Unicode is complex because it deals with complex phenomena. In fact, much of the other criticism is aimed at Unicode's attempts at simplification of the complexity! But it remains true that if you are willing to limit yourself to one writing system with a fixed repertoire of characters, you could deal with it in a simpler and more efficient way.

Many things could have been done differently, and perhaps in a simpler way. On the other hand, simplicity is relative: when the reality to be dealt with is complex, doing things the simple way in one respect may bounce back elsewhere. Moreover, as support for Unicode becomes more mature, most of the complexity will be hidden from almost all people, behind applications and subroutine libraries.

4.7.2. Inefficiency?

Fairly often, people say that Unicode is too inefficient, since it uses two bytes for each character. We cannot afford doubling the size of each text file, and the duration of any text transfer, can we? There is also a more modern version of this claim, saying that Unicode needs four bytes for a character.

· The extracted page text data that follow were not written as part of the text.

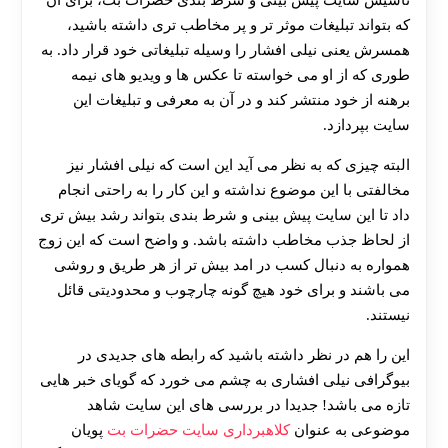
تاسیس سایت پیش بینی و شرط بندی حضرات بت، برای آن
که بتواند تبلیغات موثر تر و پر مخاطب تری داشته باشید،
همسرش یعنی نیلی افشار را وسیله تبلیغاتی خود قرار داد. به
طوری که از او می خواسته تا عکس ها و ویدیو های نیمه
برهنه از خود منتشر کند و در آن به معرفی و تبلیغات این
سایت بپردازد.
البته چیزی که به نظر می آید این است که نیلی افشار نیز
مخالفتی با این موضوع نداشته و این کار را به راحتی انجام
داد تا این سایت پیش بینی و شرط بندی بتواند رشد بیش تری
از لحاظ جذب مخاطب داشته باشد. و واضح است که این زوج
همواره به دنبال کسب در امد بیش تر از هر طریق و روشی
می باشند و برای خود هیچ گونه چارچوب و محدودیتی قائل
نیستند.
این را هم در نظر داشته باشید که رابطه های جدیدی در
بیوگرافی نیلی افشاری به چشم می خورد که گویای خبر هایی
تازه می باشد! جدیدا در بررسی های این سایت شاهد
موضوعی به عنوان
کلاهبرداری سایت حضرات بت
پویان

As we have noted, and as will be discussed in detail in Chapter 6, Unicode has several encoding forms. Using UTF-8, for example, the size of a text file remains exactly the same as in ASCII, one octet (byte) per character, as long as the data consists of ASCII characters only. If you use other characters, then you "pay" for them: each of them requires two, three, or four octets.

The inefficiency argument has a point, though. If you have Modern Greek text, for example, you can represent it in some 8-bit encoding, using just one octet per character. In any Unicode encoding, each Greek letter requires at least two octets. For languages like French, the effect is smaller, since the majority of characters used in French are ASCII characters.

In processing character data in Unicode, inefficiency is caused either by the overhead of interpreting an encoding like UTF-8 or by the use of an encoding (such as UCS-2), which is simpler to process but wasteful in terms of storage. Moreover, if you really process character data in a Unicode-conforming way, you need to observe several mandatory rules, due to normative properties of characters. In reality, however, you can process Unicode data without making your application Unicode-conforming.

To summarize, Unicode may imply some inefficiency as compared to simpler character codes, but usually the problem is small when compared with the gain. When the problem becomes important, various compression methods can be used. This may mean either general purpose compression or the special purpose compression schemes described in Chapter 6.

4.7.3. Is It Reasonable to Require Support for 100,000 Characters?

The character repertoire of Unicode is large and expanding, and in most applications, only a small part thereof will be used. Wouldn't it be more reasonable to use, say, a code with 1,000 characters than to use a standard that requires support to 100,000 characters? After all, about 1,000 characters is sufficient for all European languages and the most common symbols.

This criticism is based on a wrong assumption on the impact of the character repertoire. Surely Unicode contains more characters than most people will ever need. Many characters have been included for use in very limited environments, such as a language spoken by a few hundred people in the world, or an extinct language. But the number of characters is a much smaller burden than you might expect.

Software that conforms to the Unicode standard need not be capable of rendering all Unicode characters. It need not contain a font that has glyphs for all characters. Not even all the fonts on a system combined need to cover all of Unicode. The conformance requirements in the Unicode standard say that an application may be ignorant of a character, as long as it does not destroy or distort characters that it does not understand.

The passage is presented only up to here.